■ RECORDS FOR THE EXERCISE:
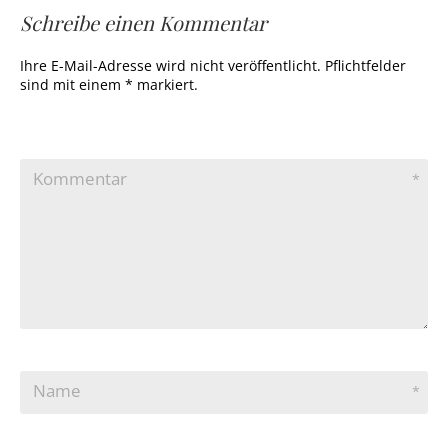
Schreibe einen Kommentar
Ihre E-Mail-Adresse wird nicht veröffentlicht. Pflichtfelder
sind mit einem * markiert.
Kommentar
*
Name
*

■ TASK TO CARRY OUT: In your copy, exclude the pictures and repeat each entry above exactly.

■ ANSWER TO THE PROBLEM:
Schreibe einen Kommentar
Ihre E-Mail-Adresse wird nicht veröffentlicht. Pflichtfelder
sind mit einem * markiert.
Kommentar
*
Name
*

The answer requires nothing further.